After the first few deaths, an intensive survey of the building and historic necropsy records was undertaken in an effort to determine the prevalence, extent, and source of the Klebsiella pneumoniae outbreak. Klebsiella pneumoniae was isolated from some of the cultures done of group feces, exhibit substrates, food, insects, and food-handling areas. Evaluation of the fatty acid composition of the bacterial capsule was done to try to determine the relationship between the different isolates of Klebsiella pneumoniae. The fatty acid composition of the majority of the isolates from the monkeys was the same as that of the isolates from primate feces and the cockroaches but differed from the isolates of the cage branches and bark substrate.

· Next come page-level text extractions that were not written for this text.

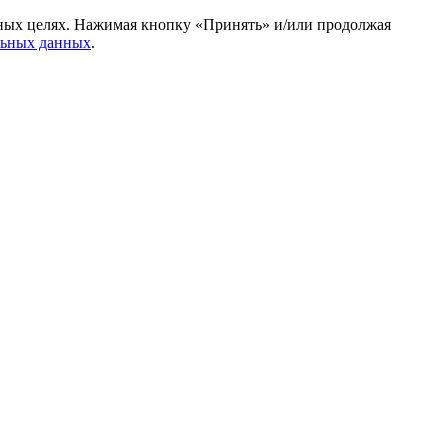
амных целях. Нажимая кнопку «Принять» и/или продолжая
льных данных
.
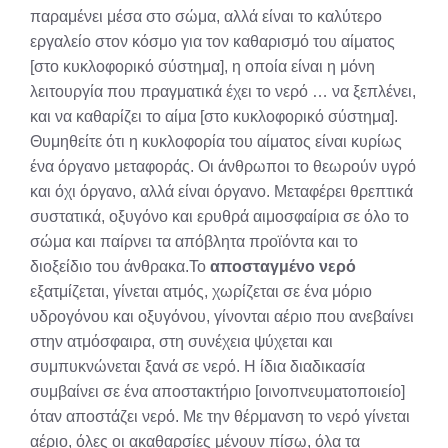
παραμένει μέσα στο σώμα, αλλά είναι το καλύτερο
εργαλείο στον κόσμο για τον καθαρισμό του αίματος
[στο κυκλοφορικό σύστημα], η οποία είναι η μόνη
λειτουργία που πραγματικά έχει το νερό … να ξεπλένει,
και να καθαρίζει το αίμα [στο κυκλοφορικό σύστημα].
Θυμηθείτε ότι η κυκλοφορία του αίματος είναι κυρίως
ένα όργανο μεταφοράς. Οι άνθρωποι το θεωρούν υγρό
και όχι όργανο, αλλά είναι όργανο. Μεταφέρει θρεπτικά
συστατικά, οξυγόνο και ερυθρά αιμοσφαίρια σε όλο το
σώμα και παίρνει τα απόβλητα προϊόντα και το
διοξείδιο του άνθρακα.Το
αποσταγμένο νερό
εξατμίζεται, γίνεται ατμός, χωρίζεται σε ένα μόριο
υδρογόνου και οξυγόνου, γίνονται αέριο που ανεβαίνει
στην ατμόσφαιρα, στη συνέχεια ψύχεται και
συμπυκνώνεται ξανά σε νερό. Η ίδια διαδικασία
συμβαίνει σε ένα αποστακτήριο [οινοπνευματοποιείο]
όταν αποστάζει νερό. Με την θέρμανση το νερό γίνεται
αέριο, όλες οι ακαθαρσίες μένουν πίσω, όλα τα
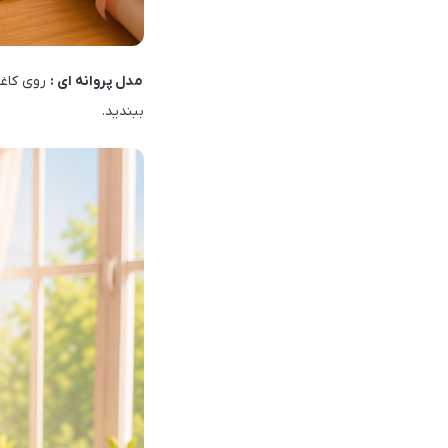
مدل پروانه ای :
روی کاغذ 
ببندید.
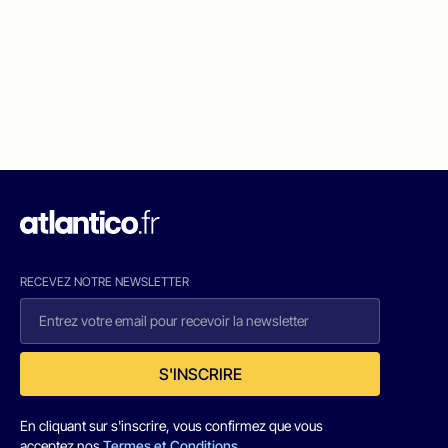
RECEVEZ NOTRE NEWSLETTER
S'INSCRIRE
En cliquant sur s'inscrire, vous confirmez que vous
acceptez nos
Termes et Conditions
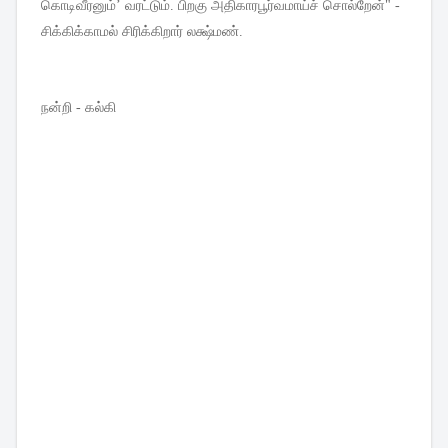
கொடிவீரனும்
’
வரட்டும்
.
பிறகு
அதிகாரபூர்வமாய்ச்
சொல்றேன்
" -
சிக்கிக்காமல்
சிரிக்கிறார்
லக்ஷ்மண்
.
நன்றி - கல்கி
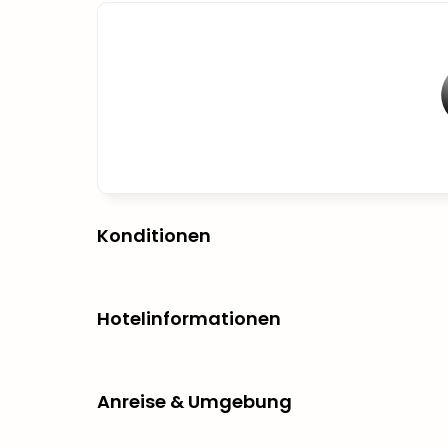
Konditionen
Hotelinformationen
Anreise & Umgebung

Klebsiella pneumoniae occurs in the environment and as an intestinal commensal. Klebsiella pneumoniae is associated with timber products and wood shavings have been associated with outbreaks of mastitis in cattle. It is also a significant cause of nosocomial infections in hospitals.2 The unusual disease presentation in this outbreak, may be due to a highly pathogenic strain of Klebsiella pneumoniae that spontaneously arose in the silvery marmosets or may be due to an undetermined stressor allowing a commensal strain to cause pathology.
1. Gozalo, A., and E. Montoya. 1991. Klebsiella pneumoniae infection in a New World nonhuman primate center. Lab. Primate Newsl. 30(2), 13–15.
2. Timoney, J., J. Gillespie, F. Scott, and J. Barlough. 1988. The Enterobacteriaceae-The Lactose Fermenters In: Hagen and Brunner’s Microbiology and Infectious Disease of Domestic Animals. Comstock Publishing Associates, a division of Cornell University Press, Ithaca, New York, 71–73.